A Johns Hopkins University study published in June found that more than one third of news stories about mental illness associated it with violent behavior. This figure does not reflect the actual rates of interpersonal violence where mental illness is involved, according to the study’s authors. In fact, data shows only 3 to 5 percent of violent acts are committed by those with a serious mental illness.

This is especially problematic when it comes to eliminating stigma. Many people falsely believe that mental health issues lead to violence, when more often than not, that couldn’t be further from the truth. Research shows people with mental health issues are more likely to be victims of a violent crime.

But, it’s not all bad news. Here are a few ways our culture worked to dismantle the negative attitudes surrounding psychological health:

TV shows beautifully exposed the reality of mental illness.

More and more shows are tackling the complicated nuances of mental health ― and are doing so phenomenally.

Take, for example, the FXX show “You’re The Worst,” which is billed as an anti-romantic comedy.
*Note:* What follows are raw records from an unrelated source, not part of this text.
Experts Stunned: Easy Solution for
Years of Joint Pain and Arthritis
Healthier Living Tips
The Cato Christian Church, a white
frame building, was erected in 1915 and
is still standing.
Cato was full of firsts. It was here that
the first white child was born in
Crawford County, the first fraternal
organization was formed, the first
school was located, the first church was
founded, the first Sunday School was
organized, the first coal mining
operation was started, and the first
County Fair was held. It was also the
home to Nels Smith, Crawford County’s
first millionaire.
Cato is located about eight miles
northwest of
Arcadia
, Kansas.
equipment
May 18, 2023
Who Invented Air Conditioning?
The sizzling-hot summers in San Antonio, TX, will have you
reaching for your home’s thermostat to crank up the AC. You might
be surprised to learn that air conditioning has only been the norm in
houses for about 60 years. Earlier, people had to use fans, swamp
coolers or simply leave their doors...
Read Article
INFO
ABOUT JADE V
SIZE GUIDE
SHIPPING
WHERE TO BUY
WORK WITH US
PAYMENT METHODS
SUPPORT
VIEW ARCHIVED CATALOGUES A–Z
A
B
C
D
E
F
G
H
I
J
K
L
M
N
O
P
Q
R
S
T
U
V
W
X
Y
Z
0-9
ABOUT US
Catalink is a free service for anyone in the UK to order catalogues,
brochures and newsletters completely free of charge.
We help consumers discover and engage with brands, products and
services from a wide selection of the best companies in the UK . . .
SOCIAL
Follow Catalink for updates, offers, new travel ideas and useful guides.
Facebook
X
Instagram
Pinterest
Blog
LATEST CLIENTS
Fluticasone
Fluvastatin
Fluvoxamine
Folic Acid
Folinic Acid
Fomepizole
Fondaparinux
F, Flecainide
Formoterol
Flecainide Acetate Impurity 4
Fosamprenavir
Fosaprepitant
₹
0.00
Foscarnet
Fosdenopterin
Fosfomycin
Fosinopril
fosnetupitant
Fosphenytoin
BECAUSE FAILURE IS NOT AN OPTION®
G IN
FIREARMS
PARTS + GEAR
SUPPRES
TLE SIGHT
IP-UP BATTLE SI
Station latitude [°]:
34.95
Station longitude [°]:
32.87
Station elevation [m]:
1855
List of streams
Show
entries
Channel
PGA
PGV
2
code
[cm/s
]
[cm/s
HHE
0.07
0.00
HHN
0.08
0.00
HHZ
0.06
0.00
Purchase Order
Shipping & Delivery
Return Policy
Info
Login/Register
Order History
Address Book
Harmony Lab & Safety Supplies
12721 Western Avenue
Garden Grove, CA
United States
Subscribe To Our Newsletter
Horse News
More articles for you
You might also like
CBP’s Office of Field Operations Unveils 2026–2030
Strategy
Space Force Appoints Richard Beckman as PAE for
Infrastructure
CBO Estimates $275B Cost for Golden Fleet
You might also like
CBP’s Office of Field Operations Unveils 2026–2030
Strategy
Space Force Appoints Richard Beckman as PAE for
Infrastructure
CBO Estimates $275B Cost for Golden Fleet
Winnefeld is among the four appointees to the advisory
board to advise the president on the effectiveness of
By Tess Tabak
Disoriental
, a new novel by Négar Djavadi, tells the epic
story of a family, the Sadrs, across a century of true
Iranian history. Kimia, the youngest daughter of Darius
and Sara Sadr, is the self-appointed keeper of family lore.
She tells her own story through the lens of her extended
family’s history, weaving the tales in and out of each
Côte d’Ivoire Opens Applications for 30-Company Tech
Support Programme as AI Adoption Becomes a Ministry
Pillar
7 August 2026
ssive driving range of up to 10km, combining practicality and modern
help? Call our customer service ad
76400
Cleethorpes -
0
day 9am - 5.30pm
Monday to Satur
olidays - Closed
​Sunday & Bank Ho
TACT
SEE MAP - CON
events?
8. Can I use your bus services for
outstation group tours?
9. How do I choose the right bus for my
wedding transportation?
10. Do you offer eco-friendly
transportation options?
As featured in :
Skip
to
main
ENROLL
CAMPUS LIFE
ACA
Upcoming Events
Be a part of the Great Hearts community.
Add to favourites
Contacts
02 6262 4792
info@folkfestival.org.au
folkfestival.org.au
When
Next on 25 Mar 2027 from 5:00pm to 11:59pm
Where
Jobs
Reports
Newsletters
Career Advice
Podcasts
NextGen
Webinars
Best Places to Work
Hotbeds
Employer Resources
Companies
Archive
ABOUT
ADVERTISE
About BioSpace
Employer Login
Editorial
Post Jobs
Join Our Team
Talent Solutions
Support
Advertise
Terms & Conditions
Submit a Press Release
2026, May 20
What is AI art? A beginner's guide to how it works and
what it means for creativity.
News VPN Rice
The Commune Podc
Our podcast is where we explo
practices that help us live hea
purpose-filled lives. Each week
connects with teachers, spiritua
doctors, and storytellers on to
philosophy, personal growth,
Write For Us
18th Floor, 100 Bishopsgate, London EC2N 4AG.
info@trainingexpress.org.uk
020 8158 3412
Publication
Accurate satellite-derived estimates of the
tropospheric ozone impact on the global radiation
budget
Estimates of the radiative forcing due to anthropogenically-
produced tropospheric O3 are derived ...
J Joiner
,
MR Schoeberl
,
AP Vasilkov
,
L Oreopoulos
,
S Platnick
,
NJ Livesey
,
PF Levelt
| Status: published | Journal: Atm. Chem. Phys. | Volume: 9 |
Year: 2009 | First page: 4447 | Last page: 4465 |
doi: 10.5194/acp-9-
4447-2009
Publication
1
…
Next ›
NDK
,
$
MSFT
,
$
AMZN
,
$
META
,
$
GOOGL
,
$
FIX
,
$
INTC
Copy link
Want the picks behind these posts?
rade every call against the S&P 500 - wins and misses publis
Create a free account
In one particularly poignant episode this year, the plot focused on character Edgar Quintero, a war veteran dealing with PTSD.

The storyline perfectly captured the harsh realities those with the condition face, from encountering triggers of war memories in the grocery store to experiencing insomnia. The show’s honest account of what individuals with mental illness deal with on a regular basis is a welcome portrayal in mainstream culture.

More celebrities advocated for mental health acceptance.

Public advocacy is critical when it comes to eliminating mental health misconceptions, according to experts. And fortunately 2016 saw its fair share of positive messaging from celebrities.

Public figures from Amanda Seyfried and Zayn Malik to Kate Middleton and Michelle Obama all worked to erase the negative attitudes around mental health, whether it was being open about their medication or challenging the notion that mental illness is something shameful.

The stigma around talking about mental health and getting help for it just doesn’t make any sense,” Obama told Prevention magazine in October. “This is an issue that affects us all.”

Now that’s how you talk about psychological well-being. Can we see more of this next year?